» Task details
An exact transcription of every entry is required. Images are not part of it.

[Records to use — start]

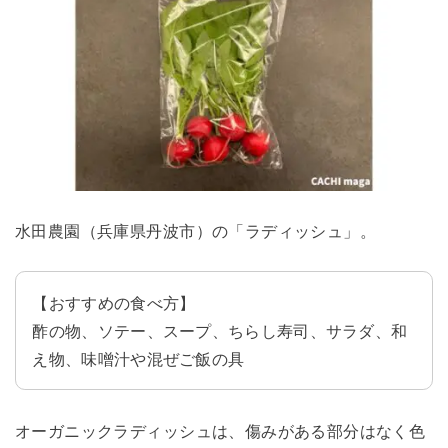
水田農園（兵庫県丹波市）の「ラディッシュ」。
【おすすめの食べ方】
酢の物、ソテー、スープ、ちらし寿司、サラダ、和
え物、味噌汁や混ぜご飯の具
オーガニックラディッシュは、傷みがある部分はなく色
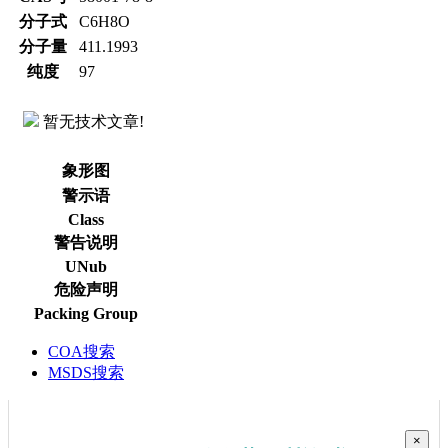
分子式
C6H8O
分子量
411.1993
纯度
97
暂无技术文章!
象形图
警示语
Class
警告说明
UNub
危险声明
Packing Group
COA搜索
MSDS搜索
×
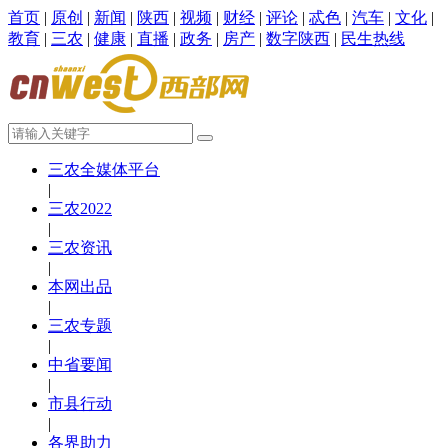
首页
|
原创
|
新闻
|
陕西
|
视频
|
财经
|
评论
|
忒色
|
汽车
|
文化
|
教育
|
三农
|
健康
|
直播
|
政务
|
房产
|
数字陕西
|
民生热线
三农全媒体平台
|
三农2022
|
三农资讯
|
本网出品
|
三农专题
|
中省要闻
|
市县行动
|
各界助力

[Records to use — finish]

» Task result
水田農園（兵庫県丹波市）の「ラディッシュ」。
【おすすめの食べ方】
酢の物、ソテー、スープ、ちらし寿司、サラダ、和
え物、味噌汁や混ぜご飯の具
オーガニックラディッシュは、傷みがある部分はなく色
分子式
C6H8O
分子量
411.1993
纯度
97
暂无技术文章!
象形图
警示语
Class
警告说明
UNub
危险声明
Packing Group
COA搜索
MSDS搜索
×
首页
|
原创
|
新闻
|
陕西
|
视频
|
财经
|
评论
|
忒色
|
汽车
|
文化
|
教育
|
三农
|
健康
|
直播
|
政务
|
房产
|
数字陕西
|
民生热线
三农全媒体平台
|
三农2022
|
三农资讯
|
本网出品
|
三农专题
|
中省要闻
|
市县行动
|
各界助力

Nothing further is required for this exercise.